WHAT YOU SHOULD DO: The full set of records below is to be reproduced without a single alteration.

DATA PROVIDED:
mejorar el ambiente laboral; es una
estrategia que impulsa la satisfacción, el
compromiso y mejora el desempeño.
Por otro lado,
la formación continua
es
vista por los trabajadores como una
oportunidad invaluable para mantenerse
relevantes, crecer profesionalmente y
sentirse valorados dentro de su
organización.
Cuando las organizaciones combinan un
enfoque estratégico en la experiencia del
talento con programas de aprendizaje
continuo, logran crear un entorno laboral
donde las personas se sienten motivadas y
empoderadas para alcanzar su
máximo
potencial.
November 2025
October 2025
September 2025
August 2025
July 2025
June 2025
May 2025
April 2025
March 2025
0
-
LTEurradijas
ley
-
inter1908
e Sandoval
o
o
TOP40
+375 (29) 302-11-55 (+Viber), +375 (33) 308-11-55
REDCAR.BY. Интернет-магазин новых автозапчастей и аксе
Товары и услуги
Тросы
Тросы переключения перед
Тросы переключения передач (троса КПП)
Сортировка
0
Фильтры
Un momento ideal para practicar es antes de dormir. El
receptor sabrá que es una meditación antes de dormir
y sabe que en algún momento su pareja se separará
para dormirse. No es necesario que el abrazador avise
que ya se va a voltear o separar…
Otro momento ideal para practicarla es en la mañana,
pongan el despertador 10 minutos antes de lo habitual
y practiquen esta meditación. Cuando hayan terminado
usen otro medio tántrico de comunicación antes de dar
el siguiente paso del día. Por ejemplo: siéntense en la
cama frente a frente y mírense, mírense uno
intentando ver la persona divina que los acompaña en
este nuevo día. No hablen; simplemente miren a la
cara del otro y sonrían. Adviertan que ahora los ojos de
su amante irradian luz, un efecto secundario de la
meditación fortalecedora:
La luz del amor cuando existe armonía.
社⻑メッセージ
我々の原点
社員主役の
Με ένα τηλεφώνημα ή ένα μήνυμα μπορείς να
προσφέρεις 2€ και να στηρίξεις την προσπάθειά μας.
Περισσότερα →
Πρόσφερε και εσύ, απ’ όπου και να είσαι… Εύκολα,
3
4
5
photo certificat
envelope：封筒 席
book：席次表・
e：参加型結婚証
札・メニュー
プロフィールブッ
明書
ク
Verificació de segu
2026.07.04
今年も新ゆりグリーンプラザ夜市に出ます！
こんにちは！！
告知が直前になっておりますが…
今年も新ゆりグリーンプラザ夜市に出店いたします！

TASK ANSWER:
mejorar el ambiente laboral; es una
estrategia que impulsa la satisfacción, el
compromiso y mejora el desempeño.
Por otro lado,
la formación continua
es
vista por los trabajadores como una
oportunidad invaluable para mantenerse
relevantes, crecer profesionalmente y
sentirse valorados dentro de su
organización.
Cuando las organizaciones combinan un
enfoque estratégico en la experiencia del
talento con programas de aprendizaje
continuo, logran crear un entorno laboral
donde las personas se sienten motivadas y
empoderadas para alcanzar su
máximo
potencial.
November 2025
October 2025
September 2025
August 2025
July 2025
June 2025
May 2025
April 2025
March 2025
0
-
LTEurradijas
ley
-
inter1908
e Sandoval
o
o
TOP40
+375 (29) 302-11-55 (+Viber), +375 (33) 308-11-55
REDCAR.BY. Интернет-магазин новых автозапчастей и аксе
Товары и услуги
Тросы
Тросы переключения перед
Тросы переключения передач (троса КПП)
Сортировка
0
Фильтры
Un momento ideal para practicar es antes de dormir. El
receptor sabrá que es una meditación antes de dormir
y sabe que en algún momento su pareja se separará
para dormirse. No es necesario que el abrazador avise
que ya se va a voltear o separar…
Otro momento ideal para practicarla es en la mañana,
pongan el despertador 10 minutos antes de lo habitual
y practiquen esta meditación. Cuando hayan terminado
usen otro medio tántrico de comunicación antes de dar
el siguiente paso del día. Por ejemplo: siéntense en la
cama frente a frente y mírense, mírense uno
intentando ver la persona divina que los acompaña en
este nuevo día. No hablen; simplemente miren a la
cara del otro y sonrían. Adviertan que ahora los ojos de
su amante irradian luz, un efecto secundario de la
meditación fortalecedora:
La luz del amor cuando existe armonía.
社⻑メッセージ
我々の原点
社員主役の
Με ένα τηλεφώνημα ή ένα μήνυμα μπορείς να
προσφέρεις 2€ και να στηρίξεις την προσπάθειά μας.
Περισσότερα →
Πρόσφερε και εσύ, απ’ όπου και να είσαι… Εύκολα,
3
4
5
photo certificat
envelope：封筒 席
book：席次表・
e：参加型結婚証
札・メニュー
プロフィールブッ
明書
ク
Verificació de segu
2026.07.04
今年も新ゆりグリーンプラザ夜市に出ます！
こんにちは！！
告知が直前になっておりますが…
今年も新ゆりグリーンプラザ夜市に出店いたします！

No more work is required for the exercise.